When you migrate a previously migrated security principal to a new domain, the criteria for migrating SID history should be in place for all three domains.

For example, say that you have the following three domains: DomainA, DomainB, and DomainC. User1 in DomainA (DomainA\User1) is migrated to DomainB as DomainB\User1 and SID history is translated. DomainB\User1 now has the primary SID for DomainB\User1 and the SID history value for DomainA\User1. If an administrator wants to migrate DomainB\User1 to DomainC\User1 and preserve all of DomainB\User1's SIDs, the proper configuration settings must be in place to allow migration from DomainA to DomainC and from DomainB to DomainC. If DomainA has been decommissioned, or if proper configuration cannot be satisfied between DomainA and DomainC, ADMT migrates the SID for DomainB\User1 to DomainC\User1 and logs the fact that it could not migrate the DomainA\User1 SID.

If DomainA does not exist, ADMT writes an error message to the log, but migration still succeeds. You can ignore this error message.

After migration, new user accounts in the target domain cannot access resources where the source domain accounts have permissions.

Cause: The settings that are necessary to run ADMT have not been correctly established.

Most migration problems are caused by an incorrectly configured migration environment.

Solution: Open the migration log file, and find the account that you migrated with SID history. If SID history was added to the account, you should see an entry similar to the following:

2005-10-06 18:28:50-SID for UserAccountName added to the SID history of UserAccountName

If you receive an error message, it is almost certain that you have not configured the environment correctly, and you should review the configuration topics before you try the migration again.

I am receiving the following error: "The Recycle Bin on C:\ is corrupt or invalid. Do you want to empty the Recycle Bin for this drive?"

Cause: This is by design. For security reasons, each user who logs on to a computer receives his or her own, user-specific Recycle Bin. The access control list (ACL) for each instance of the Recycle Bin can contain only one user-specific SID. When you migrate a user's profile using the Add option, the SID of the source domain user is added to the SID history of the Recycle Bin. This places two user-specific SIDs in the Recycle Bin's ACL. This problem does not occur if you migrate the profiles by using the Replace option.

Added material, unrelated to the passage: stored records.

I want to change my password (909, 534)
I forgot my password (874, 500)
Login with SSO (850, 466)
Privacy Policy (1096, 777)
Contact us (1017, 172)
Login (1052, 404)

Solution: On the error message, click Yes, and the Recycle Bin is emptied without a problem. If you click No, the error continues to appear until you empty the Recycle Bin.

Users in domains that are not trusted cannot access Distributed File System (DFS) shares in Active Directory domains.

Cause: This is by design.

Solution: If you plan to use DFS shares in your domain, migrate the computers that belong to users who access DFS shares first or migrate the computers and users in the same migration session.